The Tasman District Council has decided to do nothing about erosion on Jackett Island, saying the $53 million cost of cutting a channel and maintaining it for 35 years is not financially sustainable.
The news stunned and angered island residents at a council engineering services meeting this week.
The council will challenge an Environment Court order to maintain a protective stormwall in front of the Van Dyke Family Trust's home on the island.
It will also challenge a court order awarding the family $252,000 in court and investigation costs, following an Environment Court ruling that a former council-owned groyne caused the erosion.
The court had also ordered the council to find a sustainable long-term solution to the erosion.
The court found in 2011 that after the groyne was built on the northern side of the Port Motueka channel, a sandspit formed, which forced the channel's water past the island's foreshore, eroding it by 30 metres over eight years.
The council removed the 700m groyne last year.
The council's transportation manager, Gary Clark, told the meeting that the cost of cutting a channel through the spit and using the sand to replenish the island's beach was estimated at $7.26m.
Maintaining the foreshore and the channel for the next 35 years would cost an additional $46.7m.
Mr Clark said the work was not financially sustainable. "The nub of the matter is the cost of carrying out the physical works and maintaining the channel are significant compared to the value of the land we are trying to protect."
He said subsequent council modelling had shown that the groyne did not cause the erosion.
Ben Van Dyke, whose family trust won the court orders against the council, said outside the meeting the council risked losing much more by going back to court with flimsy evidence.
He said the council had spent two years avoiding its responsibility, and the process had become an "exercise in futility" for his family.
"When is this going to end?"
He said the council had costed digging a major shipping channel through the spit opposite the port, "which is not going to fix the erosion". His family backed a small breach through the spit to the north, in the area of the historic channel.
Island landowner Michael Rae told councillors during the meeting's public forum that the court had identified the island's residents as stakeholders, but only two meetings had been held with council staff. He said the decision-making process had been confidential, and now the council was saying it would do nothing.
Fellow landowner David Dobbe said there had also been significant erosion of his family's land, and his family trust was not happy with the council's do-nothing conclusion. The family had paid rates on the land for 40 years, and now it was time for the council to re-instate the damaged coastline.
Mark Lyle, of the Port Motueka Users Group (PMUG), said information gathered from contractors indicated that the council's cost estimates for the work were grossly overexaggerated.
PMUG member Doug Saunders-Loader said the council should be considering a collaborative approach which considered alternative costing and options. He said the council's estimated costs were surprising.
Another resident, Brian Rhoades, said the council had not learned any lessons about consultation.
"At no stage have we been able to get together. The degree of consultation has been minimal."
The council had not given residents any information about the island's coastal processes, despite promises, he said.

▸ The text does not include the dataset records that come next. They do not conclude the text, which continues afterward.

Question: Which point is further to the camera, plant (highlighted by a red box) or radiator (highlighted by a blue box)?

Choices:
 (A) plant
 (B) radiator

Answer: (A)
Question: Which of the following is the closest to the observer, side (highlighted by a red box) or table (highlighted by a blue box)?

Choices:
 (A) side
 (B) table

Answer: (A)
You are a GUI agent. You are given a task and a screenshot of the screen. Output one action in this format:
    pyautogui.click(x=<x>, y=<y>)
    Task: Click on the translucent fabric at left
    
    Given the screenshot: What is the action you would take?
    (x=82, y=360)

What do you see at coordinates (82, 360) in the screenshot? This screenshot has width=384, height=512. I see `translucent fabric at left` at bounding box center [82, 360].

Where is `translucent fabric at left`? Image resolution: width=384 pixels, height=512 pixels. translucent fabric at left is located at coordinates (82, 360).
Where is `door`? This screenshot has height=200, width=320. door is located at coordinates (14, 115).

A report by transportation planning officer Sarah Downs said the erosion was shifting further south. Mr Clark said the spit was extending, and landowners at the island's southern end could consider court action.
Cr Kit Maling was concerned about the lack of council consultation with landowners. "I don't think the council can do anything when we consider the costs - but my real concern is that we did not talk to the people."
Cr Paul Sangster said he did not want the council to walk away from the situation. He supported the council considering any solutions by private enterprise.
The meeting also heard that the cost of last year's removal of the geo-textile groyne had doubled to $711,056. Mr Clark said this was because of the difficulties involved in digging it out from the sand.
THE JACKETT ISLAND SAGA
1996: The Tasman District Council builds a groyne on the northern side of Port Motueka's channel, in a bid to keep it clear.
2010: Jackett Island couple Ben Van Dyke and Miranda Wood-Van Dyke take the Tasman District Council to the Environment Court. They argue that the groyne's impact has eroded 30 metres from the beach of their coastal property.
March 2011: The court finds in the Van Dykes' favour, ruling that the groyne was responsible for the erosion. It orders the council to remove the groyne, find a long-term solution and pay $252,000 in costs.
December 2011: The council hears estimates that a long-term fix involving dredging new channels could cost $3.7 million to $10.5m. Building a series of rock groynes along the island could cost up to $12m.
July 2012: The groyne is removed.
August 2012: The Van Dykes go back to the Environment Court, alleging a lack of council action to fix the problem.
November 2012: The council is told that $130,000 has been spent on investigating solution options, including maintaining a sandbag wall in front of the Van Dyke home.
February 2013: The council decides to challenge the Environment Court rulings.